MPEG-7 comprises a family of standards for multimedia content description and is defined by ISO/IEC 15938 [
20]. Unlike its predecessors, the standard is not intended to encode audiovisual material but to describe it. Metadata about the material is stored in XML format and provides an accurate description that can be used to mark individual segments related to events in the material with a time code. This standard was developed to allow users to quickly and efficiently retrieve multimedia materials they need. It can be used independently of other MPEG standards and is closely related to the nature of the audiovisual material, as defined in MPEG-7. The MPEG-7 architecture states that multimedia content descriptions must be kept separate and the relationships between them must be unambiguously preserved. MPEG-7 is based on four basic building blocks:
Descriptors (metadata extracted from multimedia materials),
Description Schemes (structures and semantics of description relationships),
Description Definition Language (DDL) (a language that allows you to create and add new description schemas and descriptions), and
System Tools (tools that support description multiplexing, content synchronization, downloading, record encoding, and intellectual property protection).
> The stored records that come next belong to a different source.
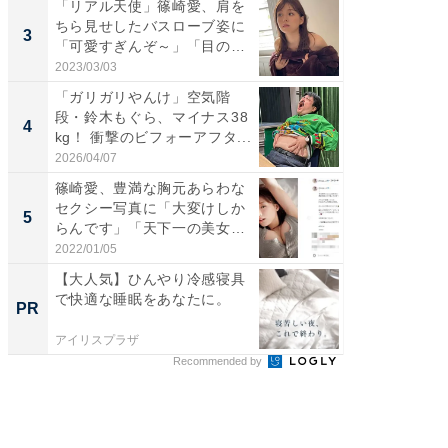
「リアル天使」篠崎愛、肩を
「脚が
ちら見せしたバスローブ姿に
横川尚
3
3
「可愛すぎんぞ～」「目の表
ムキな姿
情...
刃...
2023/03/03
2026/08/0
「ガリガリやんけ」空気階
「え、
段・鈴木もぐら、マイナス38
芸人、2
4
4
kg！ 衝撃のビフォーアフタ...
エットに
2026/04/07
2026/08/0
篠崎愛、豊満な胸元あらわな
「脳がバ
セクシー写真に「大変けしか
装姿が話
5
5
らんです」「天下一の美女で
のお父さ
す...
2022/01/05
2026/08/0
【大人気】ひんやり冷感寝具
【大人
で快適な睡眠をあなたに。
で快適
PR
PR
アイリスプラザ
アイリス
Recommended by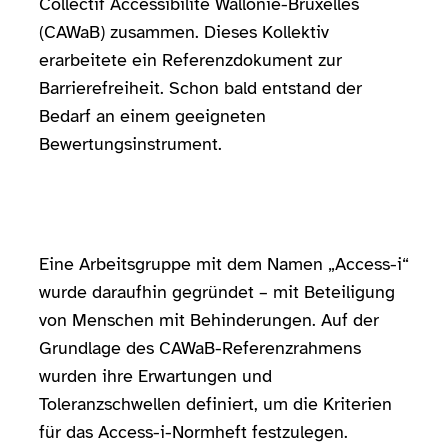
Collectif Accessibilité Wallonie-Bruxelles
(CAWaB) zusammen. Dieses Kollektiv
erarbeitete ein Referenzdokument zur
Barrierefreiheit. Schon bald entstand der
Bedarf an einem geeigneten
Bewertungsinstrument.
Eine Arbeitsgruppe mit dem Namen „Access-i“
wurde daraufhin gegründet – mit Beteiligung
von Menschen mit Behinderungen. Auf der
Grundlage des CAWaB-Referenzrahmens
wurden ihre Erwartungen und
Toleranzschwellen definiert, um die Kriterien
für das Access-i-Normheft festzulegen.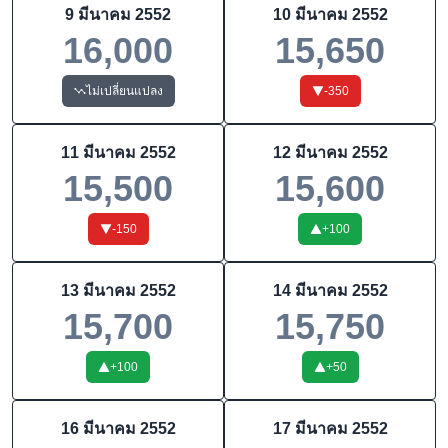
9 มีนาคม 2552
10 มีนาคม 2552
16,000
15,650
ไม่เปลี่ยนแปลง
-350
11 มีนาคม 2552
12 มีนาคม 2552
15,500
15,600
-150
+
100
13 มีนาคม 2552
14 มีนาคม 2552
15,700
15,750
+
100
+
50
16 มีนาคม 2552
17 มีนาคม 2552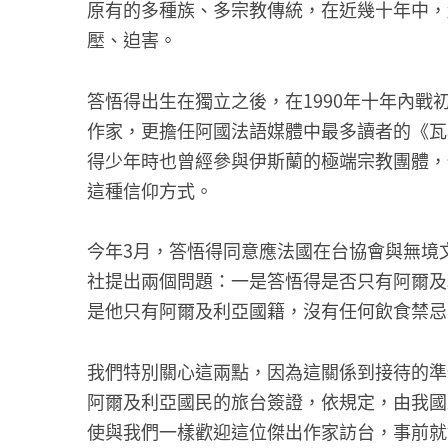
原有的多種族、多宗教傳統，在近幾十年中，
壓、迫害。
答悟得出生在獨立之後，在1990年十年內
作家，更擔任阿國法語媒體中最多讀者的《瓦
得少年時也曾經參與伊斯蘭的極端宗教團體，
這種信仰方式。
今年3月，答悟得同意應法國在台協會與無境
社提出兩個問題：一是答悟得是否只有阿爾及
是他只有阿爾及利亞國籍，沒有任何飲食禁忌
我們特別關心這兩點，因為這關係到接待的準
阿爾及利亞國民的旅台簽證，依規定，由我國
使與我們一樣歡迎這位傑出作家訪台，事前就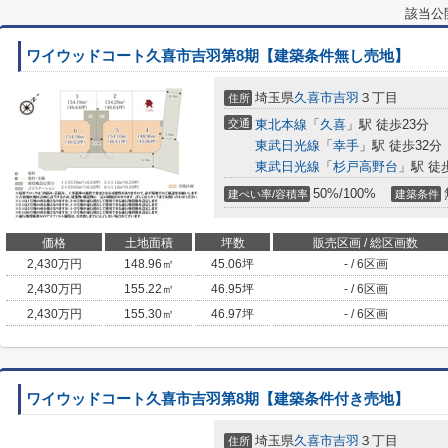
該当公
ワイウッドコート久喜市吉羽第8期【建築条件無し売地】
埼玉県
久喜市
吉羽
３丁目
住所
交通
東北本線
「
久喜
」駅 徒歩23分
東武日光線
「
幸手
」駅 徒歩32分
東武日光線
「
杉戸高野台
」駅 徒
50%/100%
建ぺい率/容積率
建築条件
価格
土地面積
坪数
販売区画 / 総区画数
2,430
万円
148.96㎡
45.06坪
- / 6区画
2,430
万円
155.22㎡
46.95坪
- / 6区画
2,430
万円
155.30㎡
46.97坪
- / 6区画
ワイウッドコート久喜市吉羽第8期【建築条件付き売地】
埼玉県
久喜市
吉羽
３丁目
住所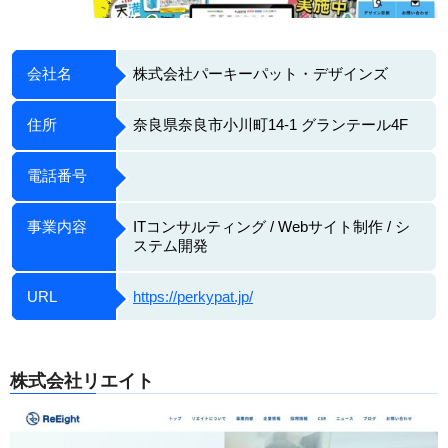
会社名
株式会社パーキーパット・デザインズ
住所
奈良県奈良市小川町14-1 グランテール4F
電話番号
事業内容
ITコンサルティング / Webサイト制作 / シ
ステム開発
URL
https://perkypat.jp/
株式会社リエイト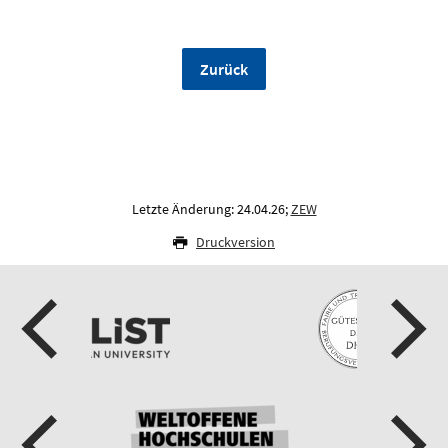
Zurück
Letzte Änderung: 24.04.26;
ZEW
Druckversion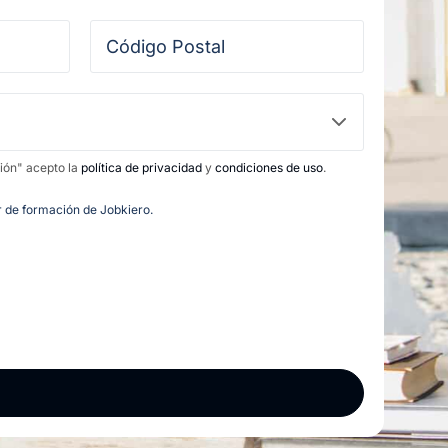
ción" acepto la
política de privacidad
y
condiciones de uso
.
or de formación de Jobkiero.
MPEG-7 contains 13 volumes, of which Part 3 contains tools for visual content description, namely, static images, videos, and 3D models. Descriptions of the visual features defined by the standard include color, texture, shape, and motion, as well as object localization and face recognition, each of which is multi-dimensional. Specifically, the core MPEG-7 visual descriptors are Color Layout, Color Structure, Dominant Color, Scalable Color (color), Edge Histogram, Homogeneous Texture, Texture Browsing (texture), Region-based Shape, Contour-based Shape (shape), Camera Motion, Parametric Motion, and Motion Activity (motion). Other descriptors represent structures for aggregation and localization and include core descriptor aggregates with additional semantic information. These include Scalable Color descriptions (Group-of-Frames/Group-of-Pictures), 3D mesh information (Shape 3D), object segmentation in subsequent frames (Motion Trajectory) and specific face extraction results (Face Recognition), Spatial 2D Coordinates, Grid Layout, Region Locator, Time Series, Temporal Interpolation and Spatio-Temporal Locator. The remaining set of aggregated descriptors contains supplementary (textual) structures in color spaces, color quantization, and multiple 2D views of 3D objects. Some of these descriptors can be obtained using automated image analysis [
22].
The visual features of MPEG-7 have relatively high dimensionality because each feature is a vector. Studies also demonstrated a high degree of redundancy in MPEG-7 visual features [
23]. The MPEG-7 features are standardized, well-structured, computationally available, and provide a good basis for indexing, searching, and querying multimedia content. Some key computable features are represented in great detail (e.g., color and texture), whereas other media aesthetic elements are not directly covered. However, there is no commonly known direct interpretation of MPEG-7 visual features in terms of arousal triggered by media consumers.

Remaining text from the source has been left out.